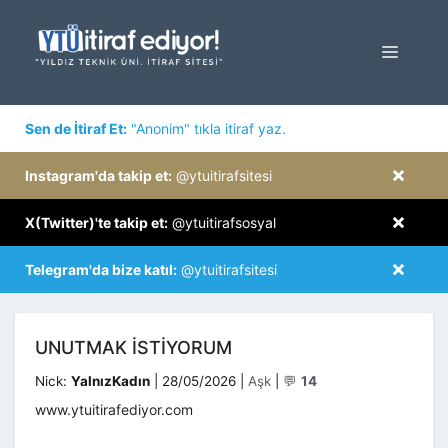
İçeriğe
atla
MENÜ
×
Sen de İtiraf Et:
"Anonim" tıkla itiraf yaz.
×
Instagram'da takip et:
@ytuitirafsitesi
×
X(Twitter)'te takip et:
@ytuitirafsosyal
×
Telegram'da bize katıl:
@ytuitirafsitesi
UNUTMAK İSTIYORUM
Kategoriler
Nick:
YalnızKadın
|
28/05/2026
|
Aşk
|
💬
14
www.ytuitirafediyor.com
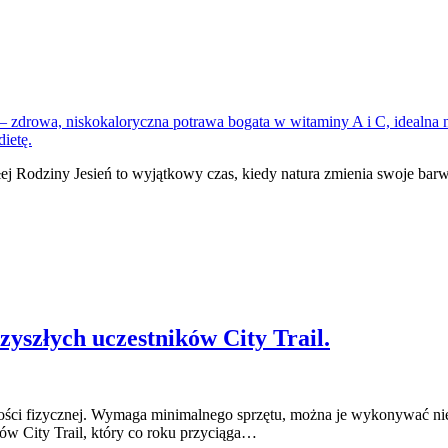
 Rodziny Jesień to wyjątkowy czas, kiedy natura zmienia swoje bar
yszłych uczestników City Trail.
ności fizycznej. Wymaga minimalnego sprzętu, można je wykonywać niem
ów City Trail, który co roku przyciąga…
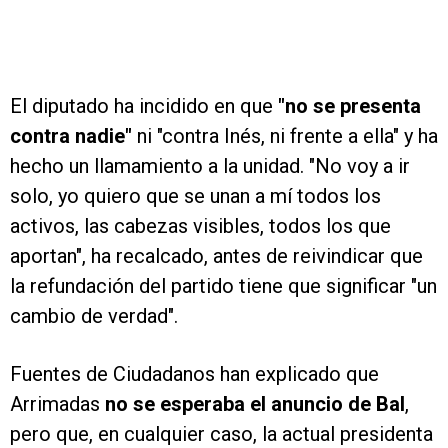
El diputado ha incidido en que
"no se presenta
contra nadie"
ni "contra Inés, ni frente a ella" y ha
hecho un llamamiento a la unidad. "No voy a ir
solo, yo quiero que se unan a mí todos los
activos, las cabezas visibles, todos los que
aportan", ha recalcado, antes de reivindicar que
la refundación del partido tiene que significar "un
cambio de verdad".
Fuentes de Ciudadanos han explicado que
Arrimadas
no se esperaba el anuncio de Bal
,
pero que, en cualquier caso, la actual presidenta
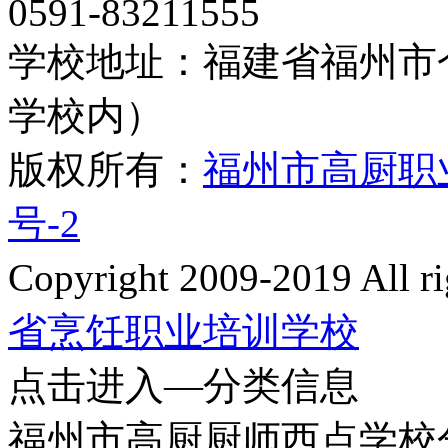
0591-83211555
学校地址：福建省福州市
学校内）
版权所有：
福州市高厨职
号-2
Copyright 2009-2019 All
省烹饪职业培训学校
点击进入—分类信息
福州市高厨厨师西点学校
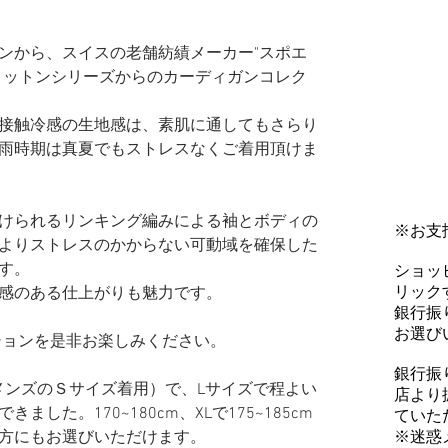
ションから、スイスの老舗紡績メーカー"スポエ
コットンシリーズからのカーディガンコレク
接触冷感の生地感は、素肌に通してもさらり
雨時期は真夏でもストレスなくご着用頂けま
けられるリンキング編みによる袖とボディの
※お支
よりストレスのかからない可動域を確保した
す。
ショッ
リックす
感のある仕上がりも魅力です。
銀行振
お選び
レクションを是非お楽しみください。
銀行振
普段メンズのＳサイズ着用）で、Lサイズで程よい
店より
した。170~180cm、XLで175~185cm
ていた
※迷惑
方にもお選びいただけます。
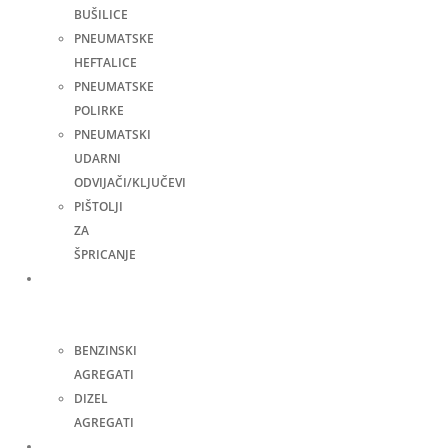
BUŠILICE
PNEUMATSKE
HEFTALICE
PNEUMATSKE
POLIRKE
PNEUMATSKI
UDARNI
ODVIJAČI/KLJUČEVI
PIŠTOLJI
ZA
ŠPRICANJE
Agregati
za
struju
BENZINSKI
AGREGATI
DIZEL
AGREGATI
Zavarivanje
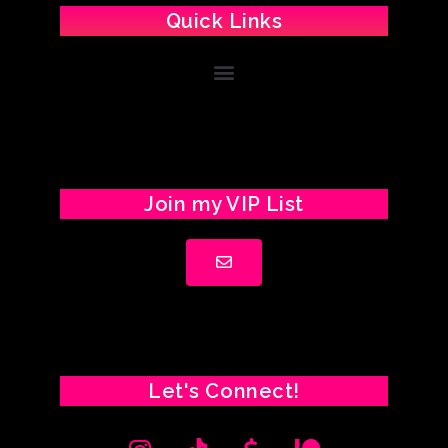
Quick Links
Join my VIP List
Let's Connect!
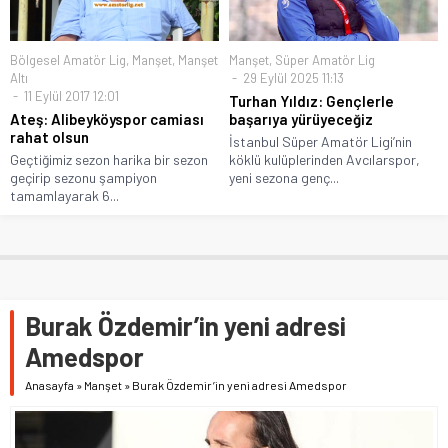
Bölgesel Amatör Lig
,
Manşet
,
Manşet
Manşet
,
Süper Amatör Lig
Altı
29 Eylül 2025 11:13
11 Eylül 2017 12:01
Turhan Yıldız: Gençlerle
Ateş: Alibeyköyspor camiası
başarıya yürüyeceğiz
rahat olsun
İstanbul Süper Amatör Ligi’nin
Geçtiğimiz sezon harika bir sezon
köklü kulüplerinden Avcılarspor,
geçirip sezonu şampiyon
yeni sezona genç...
tamamlayarak 6...
Burak Özdemir’in yeni adresi
Amedspor
Anasayfa
»
Manşet
»
Burak Özdemir’in yeni adresi Amedspor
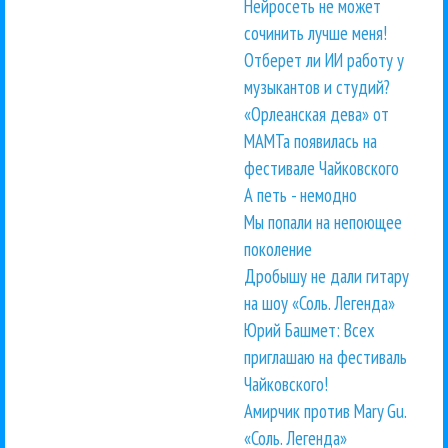
Нейросеть не может
сочинить лучше меня!
Отберет ли ИИ работу у
музыкантов и студий?
«Орлеанская дева» от
МАМТа появилась на
фестивале Чайковского
А петь - немодно
Мы попали на непоющее
поколение
Дробышу не дали гитару
на шоу «Соль. Легенда»
Юрий Башмет: Всех
приглашаю на фестиваль
Чайковского!
Амирчик против Mary Gu.
«Соль. Легенда»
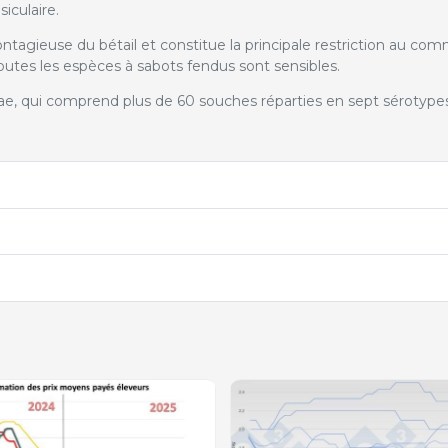
iculaire.
ntagieuse du bétail et constitue la principale restriction au co
outes les espèces à sabots fendus sont sensibles.
idae, qui comprend plus de 60 souches réparties en sept sérotypes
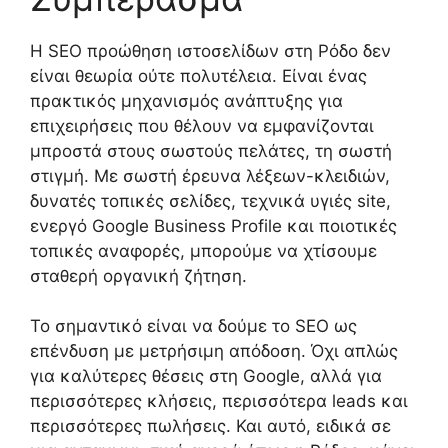
Η SEO προώθηση ιστοσελίδων στη Ρόδο δεν
είναι θεωρία ούτε πολυτέλεια. Είναι ένας
πρακτικός μηχανισμός ανάπτυξης για
επιχειρήσεις που θέλουν να εμφανίζονται
μπροστά στους σωστούς πελάτες, τη σωστή
στιγμή. Με σωστή έρευνα λέξεων-κλειδιών,
δυνατές τοπικές σελίδες, τεχνικά υγιές site,
ενεργό Google Business Profile και ποιοτικές
τοπικές αναφορές, μπορούμε να χτίσουμε
σταθερή οργανική ζήτηση.
Το σημαντικό είναι να δούμε το SEO ως
επένδυση με μετρήσιμη απόδοση. Όχι απλώς
για καλύτερες θέσεις στη Google, αλλά για
περισσότερες κλήσεις, περισσότερα leads και
περισσότερες πωλήσεις. Και αυτό, ειδικά σε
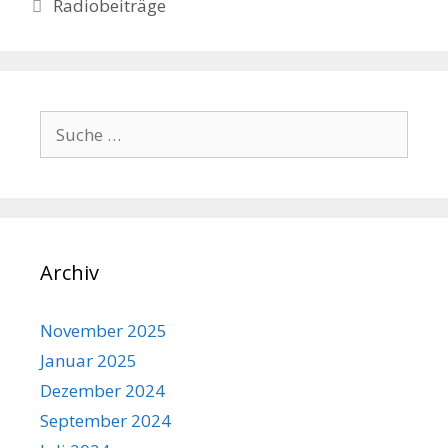
Kategorien
Radiobeiträge
Suche
nach:
Archiv
November 2025
Januar 2025
Dezember 2024
September 2024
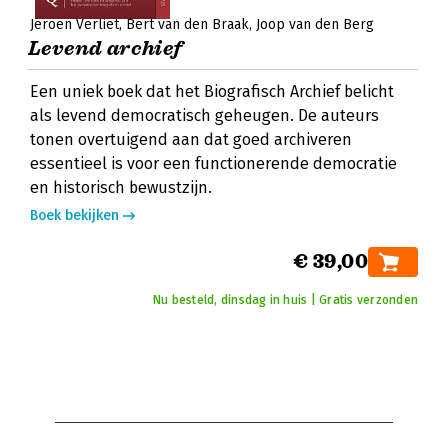
Jeroen Verliet
Bert van den Braak
Joop van den Berg
Levend archief
Een uniek boek dat het Biografisch Archief belicht
als levend democratisch geheugen. De auteurs
tonen overtuigend aan dat goed archiveren
essentieel is voor een functionerende democratie
en historisch bewustzijn.
Boek bekijken
€ 39,00
Nu besteld, dinsdag in huis | Gratis verzonden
☆ ☆ ☆
→ Directions for this task
Only a number is wanted here: how many lines in the entries contain the word "Amatör"?

→ Exercise response
3